Measurement of the ABI can identify subjects at high risk, but in general cannot be used to exclude subjects believed not to be at risk of cardiovascular disease.28 In other words, a normal ABI does not rule out the presence of atherosclerosis. Although sensitivity is low, it does not differ appreciably from the sensitivity of more common risk factors for cardiovascular disease mortality. In addition, the magnitude of risk for cardiovascular disease that is associated with a low ABI is similar to findings from more extensive testing, including echocardiography and carotid ultrasound.19,26–28,30,36,38

We studied 91 patients with SLE for traditional risk factors for atherosclerosis and we screened them with an ABI for possible subclinical atherosclerosis. Using a cut off point of <1.00 for ABI, we found that 37% of our patients had an abnormal ABI. In population studies of adults aged under 55 the prevalence of an ABI ⩽0.9 is below 4%,20,31,37 and this percentage increases rapidly with age. In a prospective population study of healthy adults32 the highest prevalence of an abnormal ABI (35%) was in the 80–84 year old age group. Thus our young patients with SLE had a prevalence of abnormal ABI values comparable with that of a much older age group. Interestingly, no correlation was found between a low ABI and the prevalence of aPL, which are a strong predictor of arterial and venous cardiovascular events. Again, this may be a function of the small study numbers but may also be because aPL and the ABI are markers for different vascular processes.

In contrast with other studies,19–20,23–28,30,32,35,37 our study failed to show a statistically significant correlation between low ABI and common risk factors.
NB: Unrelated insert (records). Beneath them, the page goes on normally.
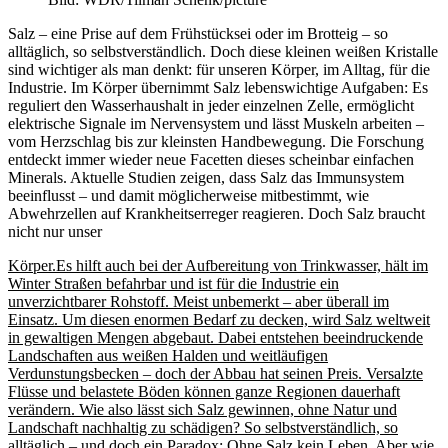
Salz – eine Prise auf dem Frühstücksei oder im Brotteig – so
alltäglich, so selbstverständlich. Doch diese kleinen weißen Kristalle
sind wichtiger als man denkt: für unseren Körper, im Alltag, für die
Industrie. Im Körper übernimmt Salz lebenswichtige Aufgaben: Es
reguliert den Wasserhaushalt in jeder einzelnen Zelle, ermöglicht
elektrische Signale im Nervensystem und lässt Muskeln arbeiten –
vom Herzschlag bis zur kleinsten Handbewegung. Die Forschung
entdeckt immer wieder neue Facetten dieses scheinbar einfachen
Minerals. Aktuelle Studien zeigen, dass Salz das Immunsystem
beeinflusst – und damit möglicherweise mitbestimmt, wie
Abwehrzellen auf Krankheitserreger reagieren. Doch Salz braucht
nicht nur unser
Körper.Es hilft auch bei der Aufbereitung von Trinkwasser, hält im
Winter Straßen befahrbar und ist für die Industrie ein
unverzichtbarer Rohstoff. Meist unbemerkt – aber überall im
Einsatz. Um diesen enormen Bedarf zu decken, wird Salz weltweit
in gewaltigen Mengen abgebaut. Dabei entstehen beeindruckende
Landschaften aus weißen Halden und weitläufigen
Verdunstungsbecken – doch der Abbau hat seinen Preis. Versalzte
Flüsse und belastete Böden können ganze Regionen dauerhaft
verändern. Wie also lässt sich Salz gewinnen, ohne Natur und
Landschaft nachhaltig zu schädigen? So selbstverständlich, so
alltäglich – und doch ein Paradox: Ohne Salz kein Leben. Aber wie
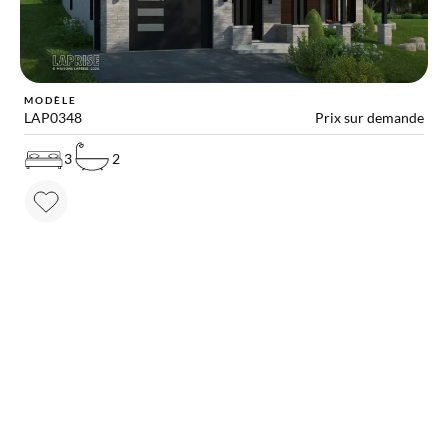
MODÈLE
LAP0348
Prix sur demande
3
2
RAPPROCHEZ-VOUS DE VOTRE RÊVE
Autres solutions utiles
pour votre projet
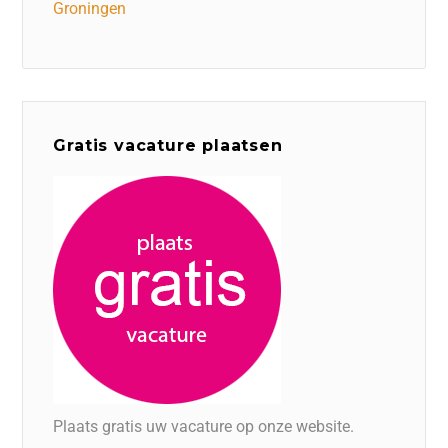
Groningen
Gratis vacature plaatsen
Plaats gratis uw vacature op onze website.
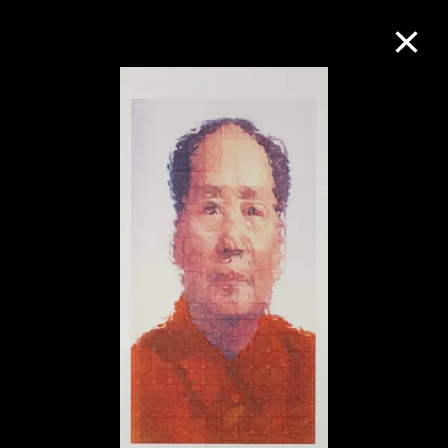
M+藏品
进一步筛选
搜索
关于M+藏品
探索世界顶级的二十及二十一世纪视觉
文化藏品。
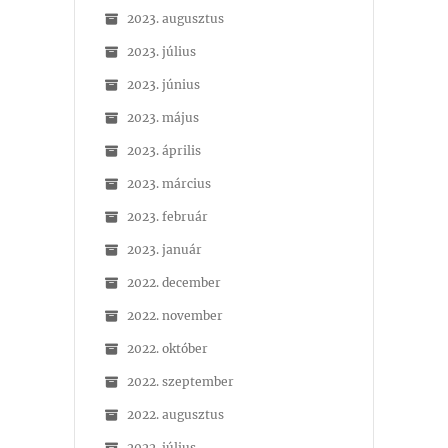
2023. augusztus
2023. július
2023. június
2023. május
2023. április
2023. március
2023. február
2023. január
2022. december
2022. november
2022. október
2022. szeptember
2022. augusztus
2022. július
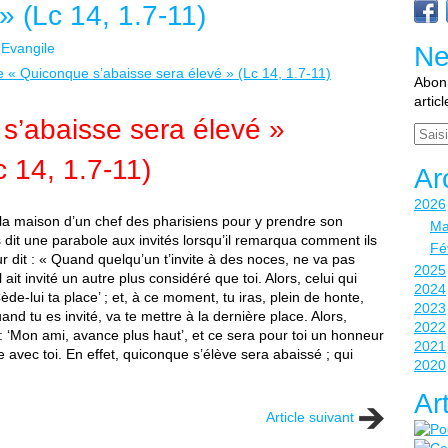
» (Lc 14, 1.7-11)
Evangile
Ne
Abonn
artic
s’abaisse sera élevé »
Email
c 14, 1.7-11)
Ar
2026
 la maison d’un chef des pharisiens pour y prendre son
Ma
s dit une parabole aux invités lorsqu’il remarqua comment ils
Fé
eur dit : « Quand quelqu’un t’invite à des noces, ne va pas
2025
l ait invité un autre plus considéré que toi. Alors, celui qui
2024
‘Cède-lui ta place’ ; et, à ce moment, tu iras, plein de honte,
2023
and tu es invité, va te mettre à la dernière place. Alors,
2022
ra : ‘Mon ami, avance plus haut’, et ce sera pour toi un honneur
2021
e avec toi. En effet, quiconque s’élève sera abaissé ; qui
2020
Ar
Article suivant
This may be due to (a) the small number of subjects in this pilot study; (b) the fact that the ABI is an independent predictor of mortality, as shown by previous studies.19–20,36 There is also a paradox in our results relating to steroid treatment; this is of slightly shorter duration in the group with a low ABI which has longer disease duration than in the group with normal ABI. This is not of statistical significance and may reflect the small number of subjects, or the possibility that the immune-inflammatory nature of the disease influences this phenomenon of early atherosclerosis independently of the traditional risk factors4–5,7–12 and, according to Manzi et al,4 may be stronger than traditional factors.

In conclusion, the ABI is a simple, non-invasive technique for the detection of accelerated atheroma in young patients with SLE. Our pilot study demonstrates that young patients with SLE have a high prevalence of an abnormal ABI suggesting widespread asymptomatic vascular dysfunction. Clearly, further studies with a control group will help to define the clinical use of this test and how individual patients should be investigated.


We are grateful to the St Thomas’ Lupus Trust for the purchase of the Doppler probe.